**REQUIREMENT**
Filter the entries beneath this task, copying only the lines that hold the word "sinh".
AVAILABLE RECORDS: Begin
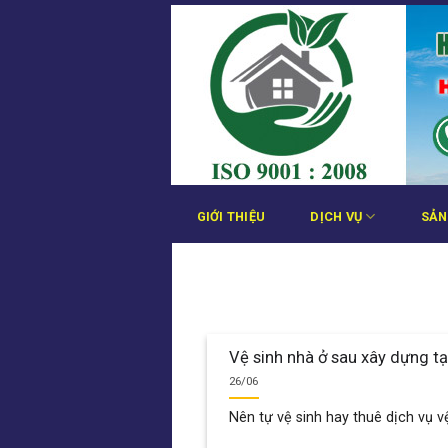
Bỏ
qua
nội
dung
GIỚI THIỆU
DỊCH VỤ
SẢN
Vệ sinh nhà ở sau xây dựng tạ
26/06
Nên tự vệ sinh hay thuê dịch vụ vệ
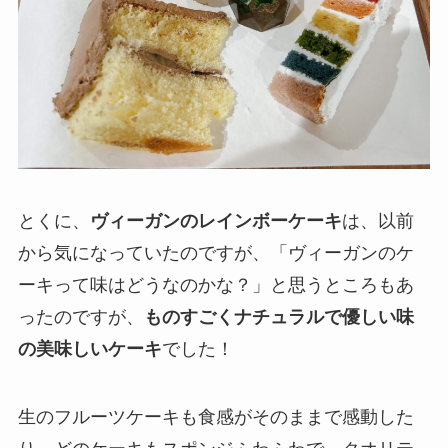
とくに、
ヴィーガンのレインボーケーキ
は、以前
から気になっていたのですが、「ヴィーガンのケ
ーキって味はどうなのかな？」と思うところもあ
ったのですが、
ものすごくナチュラルで優しい味
の美味しいケーキ
でした！
生のフルーツケーキも食感がそのままで感動した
AVAILABLE RECORDS: End
**EXERCISE RESULT**
Vệ sinh nhà ở sau xây dựng tạ
Nên tự vệ sinh hay thuê dịch vụ vệ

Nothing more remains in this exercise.